The subject of the conditionality of salvation is so misunderstood by many of my friends today who are in the Primitive Baptist order. By falsely concluding that a condition would be equivalent to a meritorious cause or "work", they remove any and all apparent conditions from the scheme of eternal salvation. The strategy is to then pigeon-hole any verse which seems to demonstrate some cognitive motion (i.e. a condition) on the part of man for salvation into the conditional time salvation category.
This is a grave error. The conclusion is wrong because the starting premise is wrong! Those virtues and dispositions which the scriptures demonstrate as necessary for salvation contain no merit from the simple fact that they are divine gifts of God to his elect children. In other words, grace provides what God's holiness and justice demands. They would become a "work" only if they were obtained by the free will of man and not provided for by God. One of the fundamental errors, therefore, of the time salvation scheme, is in assuming that faith and repentance are meritorious, and must therefore have no definite place in eternal salvation.
While reading Spurgeon's sermon on perseverance I ran across a beautiful quote of his which explains it well. We hope that it will be of help to those who have gone astray.
“Again, in the covenant, everything that can be supposed to be a condition is provided. It is necessary that a man, to be forgiven, should repent; but then the Lord Jesus is exalted on high to give repentance and remission of sins. It is necessary that a man, in order to be saved, should have faith in the Lord Jesus Christ; but faith is of the operation of God, and the Holy Ghost worketh in us this fruit of the Spirit. It is needful, before we enter heaven, that we should be holy; but the Lord sanctifies us through the Word, and worketh in us to will and to do of his own good pleasure. All that is required is also supplied. If there be, anywhere in the Word of God, any act or grace mentioned as though it were a condition of salvation, it is in another Scripture described as a covenant gift which will be bestowed upon the heirs of salvation by Christ Jesus.
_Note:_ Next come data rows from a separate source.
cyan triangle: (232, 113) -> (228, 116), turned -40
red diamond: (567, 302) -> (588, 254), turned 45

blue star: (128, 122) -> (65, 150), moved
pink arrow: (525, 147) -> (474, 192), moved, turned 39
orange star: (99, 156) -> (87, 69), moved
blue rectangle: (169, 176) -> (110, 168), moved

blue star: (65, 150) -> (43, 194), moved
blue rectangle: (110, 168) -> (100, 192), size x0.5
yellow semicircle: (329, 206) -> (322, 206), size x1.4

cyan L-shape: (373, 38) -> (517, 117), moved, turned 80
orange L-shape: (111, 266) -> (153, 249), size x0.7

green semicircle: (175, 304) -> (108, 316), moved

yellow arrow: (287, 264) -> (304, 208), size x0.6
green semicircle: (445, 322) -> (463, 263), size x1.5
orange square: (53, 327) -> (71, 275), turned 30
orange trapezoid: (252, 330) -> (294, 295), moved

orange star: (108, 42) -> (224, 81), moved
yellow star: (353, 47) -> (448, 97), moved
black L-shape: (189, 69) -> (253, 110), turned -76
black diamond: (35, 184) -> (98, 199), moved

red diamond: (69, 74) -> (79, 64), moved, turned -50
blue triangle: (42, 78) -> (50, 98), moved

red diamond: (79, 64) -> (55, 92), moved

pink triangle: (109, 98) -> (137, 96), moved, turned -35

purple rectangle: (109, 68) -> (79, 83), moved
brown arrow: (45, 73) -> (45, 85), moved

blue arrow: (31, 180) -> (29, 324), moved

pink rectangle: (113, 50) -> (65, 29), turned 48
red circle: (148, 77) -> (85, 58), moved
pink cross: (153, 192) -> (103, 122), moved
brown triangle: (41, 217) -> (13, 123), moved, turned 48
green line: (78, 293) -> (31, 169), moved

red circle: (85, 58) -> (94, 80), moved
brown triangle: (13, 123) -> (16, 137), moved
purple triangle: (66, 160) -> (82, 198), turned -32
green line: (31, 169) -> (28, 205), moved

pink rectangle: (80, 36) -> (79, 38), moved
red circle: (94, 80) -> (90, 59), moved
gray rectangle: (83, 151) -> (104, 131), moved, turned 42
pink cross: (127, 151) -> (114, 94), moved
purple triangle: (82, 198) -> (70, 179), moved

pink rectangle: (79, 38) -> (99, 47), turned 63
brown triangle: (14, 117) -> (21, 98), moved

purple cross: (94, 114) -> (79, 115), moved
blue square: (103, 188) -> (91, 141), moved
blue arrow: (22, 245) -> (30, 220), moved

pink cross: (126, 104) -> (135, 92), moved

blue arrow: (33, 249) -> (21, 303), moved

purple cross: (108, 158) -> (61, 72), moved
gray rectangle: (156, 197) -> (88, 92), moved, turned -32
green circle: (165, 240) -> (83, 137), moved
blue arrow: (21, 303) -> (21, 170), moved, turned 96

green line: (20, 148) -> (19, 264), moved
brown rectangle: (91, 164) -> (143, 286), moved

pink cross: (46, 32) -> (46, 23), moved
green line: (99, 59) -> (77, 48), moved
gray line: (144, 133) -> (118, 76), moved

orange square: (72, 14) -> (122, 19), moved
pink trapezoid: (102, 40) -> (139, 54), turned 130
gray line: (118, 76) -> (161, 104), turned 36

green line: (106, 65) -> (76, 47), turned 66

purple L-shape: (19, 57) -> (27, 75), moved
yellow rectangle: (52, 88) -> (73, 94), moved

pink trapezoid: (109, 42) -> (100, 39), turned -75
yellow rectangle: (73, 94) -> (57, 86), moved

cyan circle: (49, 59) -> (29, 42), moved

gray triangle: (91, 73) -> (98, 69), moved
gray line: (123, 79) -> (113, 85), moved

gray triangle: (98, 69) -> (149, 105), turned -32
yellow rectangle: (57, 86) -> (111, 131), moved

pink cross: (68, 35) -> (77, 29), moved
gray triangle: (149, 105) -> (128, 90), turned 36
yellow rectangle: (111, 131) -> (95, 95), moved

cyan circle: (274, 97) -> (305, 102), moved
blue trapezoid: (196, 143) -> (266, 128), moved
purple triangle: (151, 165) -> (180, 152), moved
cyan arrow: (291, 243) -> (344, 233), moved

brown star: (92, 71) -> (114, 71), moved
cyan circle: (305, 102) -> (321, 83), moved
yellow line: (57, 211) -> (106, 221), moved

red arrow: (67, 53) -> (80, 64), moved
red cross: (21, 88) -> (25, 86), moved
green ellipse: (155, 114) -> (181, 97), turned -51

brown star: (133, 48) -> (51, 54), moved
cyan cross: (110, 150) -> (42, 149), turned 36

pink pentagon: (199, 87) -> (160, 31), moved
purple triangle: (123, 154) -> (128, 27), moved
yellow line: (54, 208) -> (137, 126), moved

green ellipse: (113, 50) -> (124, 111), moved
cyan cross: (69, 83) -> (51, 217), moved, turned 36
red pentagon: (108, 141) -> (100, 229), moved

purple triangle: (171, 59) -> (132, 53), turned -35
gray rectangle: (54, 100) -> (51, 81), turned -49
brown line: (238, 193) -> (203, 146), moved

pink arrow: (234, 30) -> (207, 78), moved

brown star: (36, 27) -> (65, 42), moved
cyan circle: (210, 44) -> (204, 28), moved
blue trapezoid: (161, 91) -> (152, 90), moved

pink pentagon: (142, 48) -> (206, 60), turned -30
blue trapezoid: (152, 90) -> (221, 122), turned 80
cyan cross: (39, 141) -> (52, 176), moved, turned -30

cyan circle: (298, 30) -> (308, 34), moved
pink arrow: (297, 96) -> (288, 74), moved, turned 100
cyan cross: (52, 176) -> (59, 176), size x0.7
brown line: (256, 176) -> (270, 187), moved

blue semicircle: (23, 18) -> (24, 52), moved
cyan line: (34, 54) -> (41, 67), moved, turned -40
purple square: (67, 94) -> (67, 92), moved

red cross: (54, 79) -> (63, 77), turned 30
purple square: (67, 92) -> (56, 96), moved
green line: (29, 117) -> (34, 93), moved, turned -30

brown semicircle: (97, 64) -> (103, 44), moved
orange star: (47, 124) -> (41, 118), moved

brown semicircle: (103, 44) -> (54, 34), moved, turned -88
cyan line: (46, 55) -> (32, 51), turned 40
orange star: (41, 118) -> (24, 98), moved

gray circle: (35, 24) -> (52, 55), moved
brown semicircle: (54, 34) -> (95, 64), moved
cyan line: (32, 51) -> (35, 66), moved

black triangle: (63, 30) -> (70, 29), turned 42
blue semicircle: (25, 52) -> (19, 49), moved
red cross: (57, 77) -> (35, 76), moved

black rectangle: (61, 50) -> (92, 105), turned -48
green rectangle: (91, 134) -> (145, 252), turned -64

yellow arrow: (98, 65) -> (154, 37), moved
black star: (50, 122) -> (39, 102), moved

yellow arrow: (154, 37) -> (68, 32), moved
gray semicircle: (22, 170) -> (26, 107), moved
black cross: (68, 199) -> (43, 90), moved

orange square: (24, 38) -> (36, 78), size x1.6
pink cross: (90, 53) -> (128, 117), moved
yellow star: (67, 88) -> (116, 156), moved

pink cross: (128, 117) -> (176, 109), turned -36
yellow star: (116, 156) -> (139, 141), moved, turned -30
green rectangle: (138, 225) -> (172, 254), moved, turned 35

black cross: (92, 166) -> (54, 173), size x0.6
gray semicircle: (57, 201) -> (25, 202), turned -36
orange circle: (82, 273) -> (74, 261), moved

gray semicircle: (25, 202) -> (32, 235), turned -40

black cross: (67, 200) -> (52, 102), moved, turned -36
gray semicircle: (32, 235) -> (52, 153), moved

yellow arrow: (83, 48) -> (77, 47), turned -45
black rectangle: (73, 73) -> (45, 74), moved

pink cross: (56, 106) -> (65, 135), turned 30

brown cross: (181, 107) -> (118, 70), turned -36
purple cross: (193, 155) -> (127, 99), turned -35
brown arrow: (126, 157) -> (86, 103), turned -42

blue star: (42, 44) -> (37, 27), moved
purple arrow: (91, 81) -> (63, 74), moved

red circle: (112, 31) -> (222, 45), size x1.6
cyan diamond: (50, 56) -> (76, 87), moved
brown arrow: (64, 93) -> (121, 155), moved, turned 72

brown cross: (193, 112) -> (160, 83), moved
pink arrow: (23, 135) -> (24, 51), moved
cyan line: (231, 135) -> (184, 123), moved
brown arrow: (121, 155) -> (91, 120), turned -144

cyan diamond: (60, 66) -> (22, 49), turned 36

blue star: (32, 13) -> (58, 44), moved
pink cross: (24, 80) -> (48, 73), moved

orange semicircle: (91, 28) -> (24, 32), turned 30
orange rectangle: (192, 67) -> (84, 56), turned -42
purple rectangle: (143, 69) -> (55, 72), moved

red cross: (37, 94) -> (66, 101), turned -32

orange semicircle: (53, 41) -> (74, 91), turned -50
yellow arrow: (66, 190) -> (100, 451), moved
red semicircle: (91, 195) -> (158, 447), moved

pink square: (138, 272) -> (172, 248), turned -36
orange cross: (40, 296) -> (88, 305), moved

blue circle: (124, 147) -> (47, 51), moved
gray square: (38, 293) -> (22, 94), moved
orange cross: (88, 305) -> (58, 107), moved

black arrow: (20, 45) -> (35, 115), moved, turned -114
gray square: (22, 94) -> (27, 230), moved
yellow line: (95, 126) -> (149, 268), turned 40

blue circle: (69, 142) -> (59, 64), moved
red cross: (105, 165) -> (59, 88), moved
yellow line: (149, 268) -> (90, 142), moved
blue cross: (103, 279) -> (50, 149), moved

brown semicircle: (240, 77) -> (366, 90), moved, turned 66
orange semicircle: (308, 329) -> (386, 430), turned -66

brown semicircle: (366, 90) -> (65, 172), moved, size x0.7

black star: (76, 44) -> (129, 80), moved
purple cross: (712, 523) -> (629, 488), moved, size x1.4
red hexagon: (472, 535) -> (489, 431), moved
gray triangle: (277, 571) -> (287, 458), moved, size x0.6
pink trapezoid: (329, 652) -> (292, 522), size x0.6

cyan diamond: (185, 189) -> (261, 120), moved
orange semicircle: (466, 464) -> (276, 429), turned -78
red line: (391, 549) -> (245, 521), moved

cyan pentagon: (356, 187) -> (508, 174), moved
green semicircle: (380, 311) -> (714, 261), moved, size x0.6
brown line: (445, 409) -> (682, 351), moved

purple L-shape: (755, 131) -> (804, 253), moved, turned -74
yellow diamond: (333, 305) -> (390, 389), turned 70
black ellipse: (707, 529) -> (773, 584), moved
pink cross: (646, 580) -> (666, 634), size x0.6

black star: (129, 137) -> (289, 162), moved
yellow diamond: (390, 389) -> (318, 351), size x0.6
So that the condition, which might seem to put the covenant in danger, is so surely provided for, that thence ariseth no flaw or fracture” (Perseverance in Holiness)
Wonder why Spurgeon didn’t extract faith, repentance,holiness from eternal salvation and invent a second optional timely salvation and place them in that category?
Our moderns would do well to learn from this ministerial giant. He correctly understood that God does not distribute his grace at the expense of His righteousness (Rom. 5:21). Faith and repentance are demanded, but yet they are provided!